The cap is initially globular before expanding to become convex and flattening somewhat; it grows to a diameter of 2–6 cm. The cap margin initially adheres to the stipe and has a tendency to become lobed or undulated in age. The cap surface is first somewhat pubescent but later becomes smooth and hairless, and may develop cracks in age. Its color is orangish-apricot, aging to ochre. Tubes are initially pale yellow, but become more vivid in age, and eventually develop greenish-yellow to greenish-olive tones. They will become pale blue upon with bruising. The pores are circular or a bit angular, with the same coloring and bruising reaction as the tubes. The robust stipe measures 3–8 cm long by 0.5–1.5 cm thick. It is usually thicker in the middle or lower region, and its base roots into the substrate. The top part of the stipe is yellow; under this the coloration tends to be masked by a dense and fine reticulation that becomes brown to brownish-crimson in age. In some specimens the stipe cuticle cracks and pointed patches lift from the surface. The flesh is pale yellow in the cap, with a narrow strip of pinkish-yellow under the cuticle; in the stipe, the flesh is orange-ochre, with a reddish tint. The flesh sometimes shows a slight and temporary color change to blue when cut or otherwise injured, but this feature is not consistent. It has a pleasant odor and a fruity-acid taste. The base of the stem has a green-blue reaction with iron salts (FeSO_{4}).

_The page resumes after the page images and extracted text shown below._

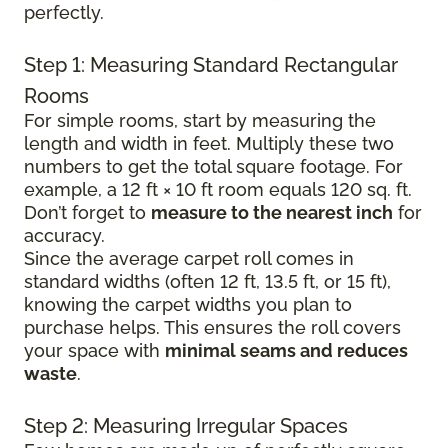
perfectly.
Step 1: Measuring Standard Rectangular
Rooms
For simple rooms, start by measuring the
length and width in feet. Multiply these two
numbers to get the total square footage. For
example, a 12 ft × 10 ft room equals 120 sq. ft.
Don’t forget to
measure to the nearest inch
for
accuracy.
Since the average carpet roll comes in
standard widths (often 12 ft, 13.5 ft, or 15 ft),
knowing the carpet widths you plan to
purchase helps. This ensures the roll covers
your space with
minimal seams and reduces
waste
.
Step 2: Measuring Irregular Spaces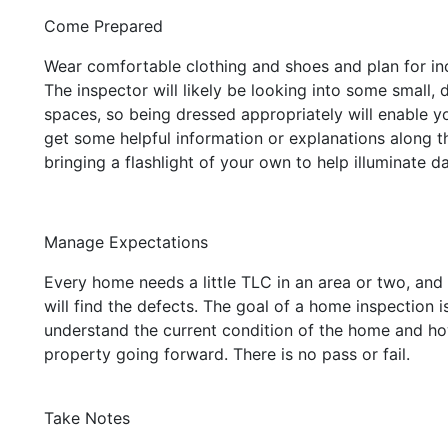
Come Prepared
Wear comfortable clothing and shoes and plan for in
The inspector will likely be looking into some small, d
spaces, so being dressed appropriately will enable y
get some helpful information or explanations along 
bringing a flashlight of your own to help illuminate d
Manage Expectations
Every home needs a little TLC in an area or two, and
will find the defects. The goal of a home inspection i
understand the current condition of the home and ho
property going forward. There is no pass or fail.
Take Notes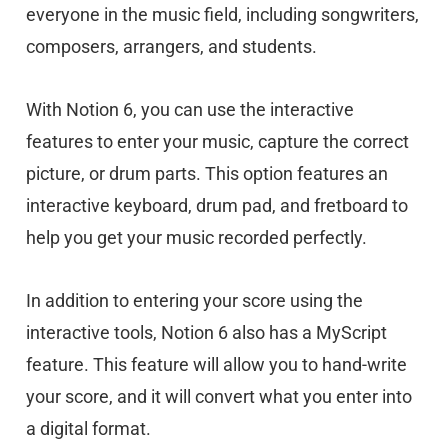
everyone in the music field, including songwriters,
composers, arrangers, and students.
With Notion 6, you can use the interactive
features to enter your music, capture the correct
picture, or drum parts. This option features an
interactive keyboard, drum pad, and fretboard to
help you get your music recorded perfectly.
In addition to entering your score using the
interactive tools, Notion 6 also has a MyScript
feature. This feature will allow you to hand-write
your score, and it will convert what you enter into
a digital format.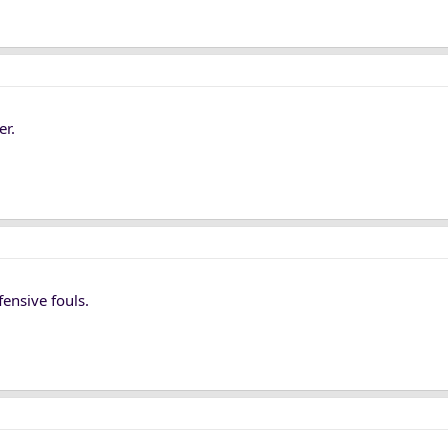
er.
fensive fouls.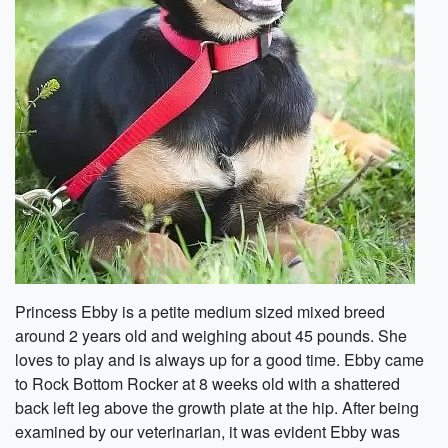
Princess Ebby is a petite medium sized mixed breed
around 2 years old and weighing about 45 pounds. She
loves to play and is always up for a good time. Ebby came
to Rock Bottom Rocker at 8 weeks old with a shattered
back left leg above the growth plate at the hip. After being
examined by our veterinarian, it was evident Ebby was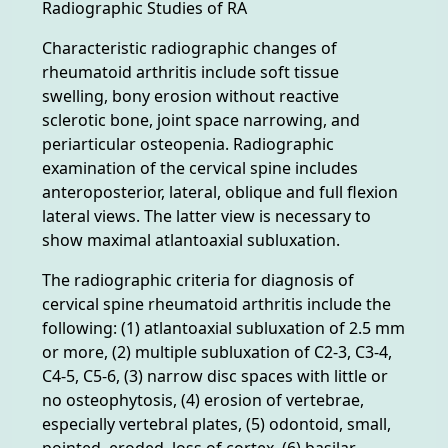
Radiographic Studies of RA
Characteristic radiographic changes of
rheumatoid arthritis include soft tissue
swelling, bony erosion without reactive
sclerotic bone, joint space narrowing, and
periarticular osteopenia. Radiographic
examination of the cervical spine includes
anteroposterior, lateral, oblique and full flexion
lateral views. The latter view is necessary to
show maximal atlantoaxial subluxation.
The radiographic criteria for diagnosis of
cervical spine rheumatoid arthritis include the
following: (1) atlantoaxial subluxation of 2.5 mm
or more, (2) multiple subluxation of C2-3, C3-4,
C4-5, C5-6, (3) narrow disc spaces with little or
no osteophytosis, (4) erosion of vertebrae,
especially vertebral plates, (5) odontoid, small,
pointed, eroded, loss of cortex, (6) basilar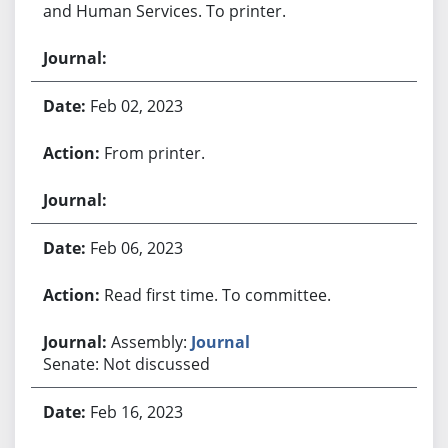
and Human Services. To printer.
Feb 02, 2023
From printer.
Feb 06, 2023
Read first time. To committee.
Assembly:
Journal
Senate: Not discussed
Feb 16, 2023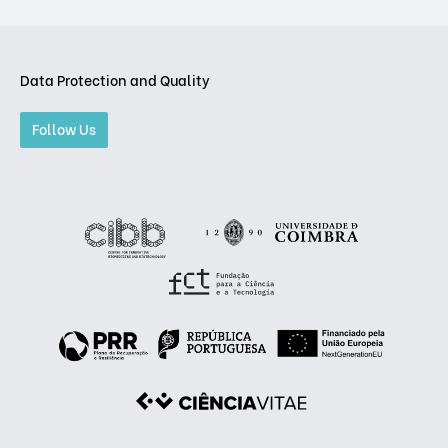
Data Protection and Quality
Follow Us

Spores are fusiform (spindle shaped), measuring 10–15 by 4.5–6 μm. The basidia (spore-bearing cells) are club-shaped, four-spored, and contain internal oil droplets; they measure 28–35 by 9–12 μm. The cystidia are fusiform, hyaline (translucent), and 40–55 by 9–12 μm.

==Ecology==
It has been recorded forming ectomycorrhizal association with white poplar (Populus alba) in Hungary. Its ectomycorrhizae contain bright yellow pigments, especially the rhizomorphs, and have warts on the outer surfaces of both the rhizomorphs and the mantle. The ectomycorrhizae of R. armeniacus cannot be reliably distinguished from those of Xerocomus subtomentosus.